Preservation of online information presents a very difficult problem in general.
Federal government websites are especially vulnerable at the end of a presidential term. The End of Term Web Archive has preserved a snapshot of them since 2008.
I have seen web posts that speak of a frantic effort to preserve government information. They attribute it to fear of the incoming Trump administration.
Don’t believe such mindless hysteria.
Regardless of who won the election, the End of Term Web Archive team would be hard at work. Even when a President is reelected, turnover in the cabinet and at other agencies can be high. The new team often takes down the old sites to make room for its own.
If a government document exists in print, some archive preserves it. The National Archives or a presidential library preserve a lot. Government information that exists only on the web easily disappears without a trace. Just like any other web-based information.
Who has responsibility for archiving the government’s web presence? No one. Some sites have a mandated custodian. Many do not. Of all the PDFs on .gov websites in 2008, 83% disappeared by 2012..
The first End of Term Web Archive
The idea of an EOT archive came out of the 2008 meeting of The International Internet Preservation Consortium (IIPC).
The National Archives had crawled .gov sites in 2004 and decided not to repeat the effort. Several American institutions belong to the IIPC, including:
- Library of Congress,
- Internet Archive,
- California Digital Library,
- University of North Texas
- Government Publishing Office
And so these and other American attendees discussed the problem. They realized that they already collected government material for their own organizations. Pooling their efforts in a large-scale collaboration appeared as the obvious solution.
The George W. Bush administration was coming to an end. A new administration would take over regardless of how the election turned out. How would government websites change in the transition?
The new archive’s first task was to document the answer to that question. A press release that announced the initiative estimated the lifespan of a government website as 44 days.
The partner organizations asked librarians and other information specialists for help. Volunteers would elect and prioritize which sites to include. They began to crawl government websites in August 2008 and collected URLs in December.
They collected the same URLs after the inauguration in January 2009, and again in the spring and fall of that year. In all they gathered some 15.9 terabytes of data that documents how the sites changed.
Second and third End of Term Web Archives
As the Obama Administration comes to an end, the Trump Administration prepares to take office. the Internet Archive and its partners are harvesting webpages from more than 6,000 .gov and .mil domains and more than 200,000 hosts.
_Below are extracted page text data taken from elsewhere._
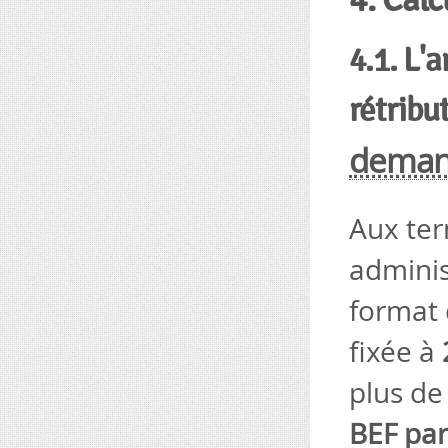
4. Calc
4.1. L'a
rétribu
dema
Aux ter
adminis
format 
fixée à
plus de
BEF par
These pages comprise material from all three branches of the federal government and regulatory agencies. The partnership is also collecting social media feeds from about 10,000 official federal accounts.
The EOT Web Archive process
The Internet Archive hosts a searchable and browsable public access copy. The Library of Congress keeps a preservation copy. The University of North Texas also holds a copy for data analysis.
A project that occurs once in four years can’t possibly preserve all electronic data from the federal government. But it permanently documents the inevitable changes after every presidential election.
Government website harvest enlists librarians, educations, students / Lisa Peel, Library Journal. December 13, 2016.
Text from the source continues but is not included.